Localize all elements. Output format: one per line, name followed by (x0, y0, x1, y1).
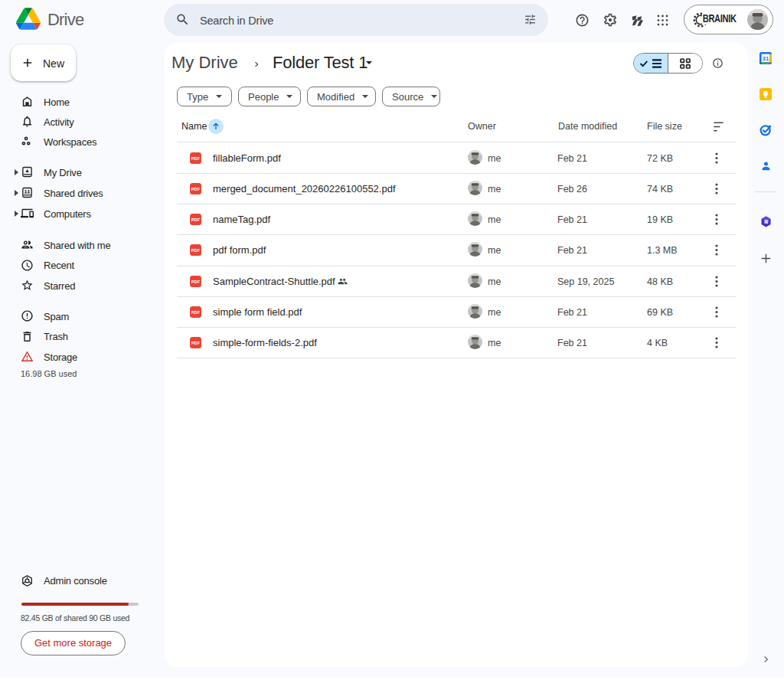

☆ ☆ ☆

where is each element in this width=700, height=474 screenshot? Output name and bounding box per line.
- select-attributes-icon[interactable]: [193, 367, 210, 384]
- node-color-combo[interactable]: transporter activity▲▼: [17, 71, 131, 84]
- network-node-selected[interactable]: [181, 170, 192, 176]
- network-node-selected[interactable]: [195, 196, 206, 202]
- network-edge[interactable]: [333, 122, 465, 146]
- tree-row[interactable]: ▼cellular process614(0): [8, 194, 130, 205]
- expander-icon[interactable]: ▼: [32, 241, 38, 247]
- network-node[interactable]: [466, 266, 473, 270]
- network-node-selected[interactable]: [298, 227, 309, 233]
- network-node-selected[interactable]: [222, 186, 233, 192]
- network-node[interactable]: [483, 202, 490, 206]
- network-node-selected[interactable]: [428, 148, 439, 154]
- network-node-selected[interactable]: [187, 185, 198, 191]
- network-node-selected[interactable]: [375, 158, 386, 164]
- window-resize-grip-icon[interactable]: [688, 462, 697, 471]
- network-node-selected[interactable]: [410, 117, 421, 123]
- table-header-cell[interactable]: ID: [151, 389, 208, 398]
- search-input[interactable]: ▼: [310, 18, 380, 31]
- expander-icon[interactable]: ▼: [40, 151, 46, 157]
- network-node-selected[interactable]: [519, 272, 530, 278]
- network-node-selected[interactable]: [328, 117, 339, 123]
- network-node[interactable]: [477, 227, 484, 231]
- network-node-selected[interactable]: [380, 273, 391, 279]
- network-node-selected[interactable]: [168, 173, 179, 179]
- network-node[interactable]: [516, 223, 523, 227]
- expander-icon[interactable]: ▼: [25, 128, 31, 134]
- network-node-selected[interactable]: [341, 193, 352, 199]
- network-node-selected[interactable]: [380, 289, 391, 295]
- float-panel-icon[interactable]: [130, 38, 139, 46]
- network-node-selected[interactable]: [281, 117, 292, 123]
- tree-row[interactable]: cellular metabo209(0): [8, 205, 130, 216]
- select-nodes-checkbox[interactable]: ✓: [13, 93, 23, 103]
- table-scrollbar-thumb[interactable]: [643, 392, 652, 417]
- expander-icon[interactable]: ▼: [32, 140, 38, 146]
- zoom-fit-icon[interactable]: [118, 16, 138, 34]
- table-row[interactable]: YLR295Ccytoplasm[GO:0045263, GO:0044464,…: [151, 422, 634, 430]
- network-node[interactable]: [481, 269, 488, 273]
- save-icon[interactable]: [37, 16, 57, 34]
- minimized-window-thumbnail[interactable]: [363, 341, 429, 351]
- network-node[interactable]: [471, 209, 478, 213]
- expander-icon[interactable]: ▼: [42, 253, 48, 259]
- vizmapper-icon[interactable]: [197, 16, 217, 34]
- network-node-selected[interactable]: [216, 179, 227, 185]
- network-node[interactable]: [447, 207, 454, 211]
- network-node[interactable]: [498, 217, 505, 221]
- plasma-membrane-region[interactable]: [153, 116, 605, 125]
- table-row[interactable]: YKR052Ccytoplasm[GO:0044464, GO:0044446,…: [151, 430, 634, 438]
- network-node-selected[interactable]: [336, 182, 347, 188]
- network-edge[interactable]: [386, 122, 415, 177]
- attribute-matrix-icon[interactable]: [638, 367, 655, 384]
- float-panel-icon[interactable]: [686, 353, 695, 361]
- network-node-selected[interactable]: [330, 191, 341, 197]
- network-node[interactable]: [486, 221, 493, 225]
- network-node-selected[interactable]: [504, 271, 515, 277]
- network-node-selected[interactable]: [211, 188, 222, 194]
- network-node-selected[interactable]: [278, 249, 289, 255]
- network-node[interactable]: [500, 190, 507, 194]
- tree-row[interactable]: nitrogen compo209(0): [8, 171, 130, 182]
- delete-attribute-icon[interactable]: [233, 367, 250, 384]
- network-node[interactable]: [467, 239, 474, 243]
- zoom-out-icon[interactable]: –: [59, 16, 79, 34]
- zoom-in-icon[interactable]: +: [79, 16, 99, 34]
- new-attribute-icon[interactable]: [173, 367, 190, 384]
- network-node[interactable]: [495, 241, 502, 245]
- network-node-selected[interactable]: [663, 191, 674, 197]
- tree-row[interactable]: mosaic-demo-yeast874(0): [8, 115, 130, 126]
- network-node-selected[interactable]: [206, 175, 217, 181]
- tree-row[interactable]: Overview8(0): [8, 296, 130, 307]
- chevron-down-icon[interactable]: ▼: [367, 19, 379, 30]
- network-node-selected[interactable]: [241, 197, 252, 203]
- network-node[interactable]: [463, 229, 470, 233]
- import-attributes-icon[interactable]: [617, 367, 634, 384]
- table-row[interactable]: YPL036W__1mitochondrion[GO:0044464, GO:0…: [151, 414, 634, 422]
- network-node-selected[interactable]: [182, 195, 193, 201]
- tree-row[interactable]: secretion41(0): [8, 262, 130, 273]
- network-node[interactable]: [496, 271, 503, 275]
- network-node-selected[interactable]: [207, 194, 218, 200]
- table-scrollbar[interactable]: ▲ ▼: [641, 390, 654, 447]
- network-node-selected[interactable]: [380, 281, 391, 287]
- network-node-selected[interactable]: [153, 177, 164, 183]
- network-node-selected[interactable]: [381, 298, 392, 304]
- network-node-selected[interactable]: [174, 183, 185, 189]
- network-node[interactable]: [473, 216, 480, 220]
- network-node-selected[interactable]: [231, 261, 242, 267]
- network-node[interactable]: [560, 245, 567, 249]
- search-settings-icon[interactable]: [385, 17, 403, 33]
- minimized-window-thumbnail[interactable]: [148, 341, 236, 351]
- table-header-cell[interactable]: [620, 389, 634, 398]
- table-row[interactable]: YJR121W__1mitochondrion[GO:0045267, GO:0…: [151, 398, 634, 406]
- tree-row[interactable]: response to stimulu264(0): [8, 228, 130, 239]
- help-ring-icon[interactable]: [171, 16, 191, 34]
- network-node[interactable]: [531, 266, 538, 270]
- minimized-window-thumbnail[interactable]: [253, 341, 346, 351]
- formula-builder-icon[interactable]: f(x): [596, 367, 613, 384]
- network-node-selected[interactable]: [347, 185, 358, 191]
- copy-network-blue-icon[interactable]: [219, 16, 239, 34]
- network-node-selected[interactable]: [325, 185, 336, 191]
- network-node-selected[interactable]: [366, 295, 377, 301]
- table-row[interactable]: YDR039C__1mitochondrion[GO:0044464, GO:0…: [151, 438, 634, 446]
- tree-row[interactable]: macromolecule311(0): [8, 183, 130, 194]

☆ ☆ ☆

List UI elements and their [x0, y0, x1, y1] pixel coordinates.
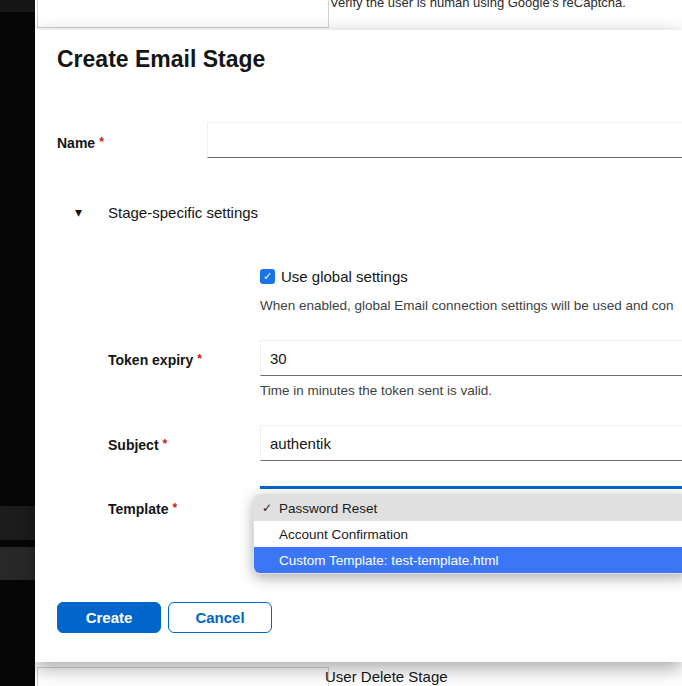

☆ ☆ ☆

Task goal:
Go through the material and copy out every line with "elements" in it.

Response:
Localize all elements. Output format: one per line, name followed by (x0, y0, x1, y1).
List UI elements and their [x0, y0, x1, y1] pixel coordinates.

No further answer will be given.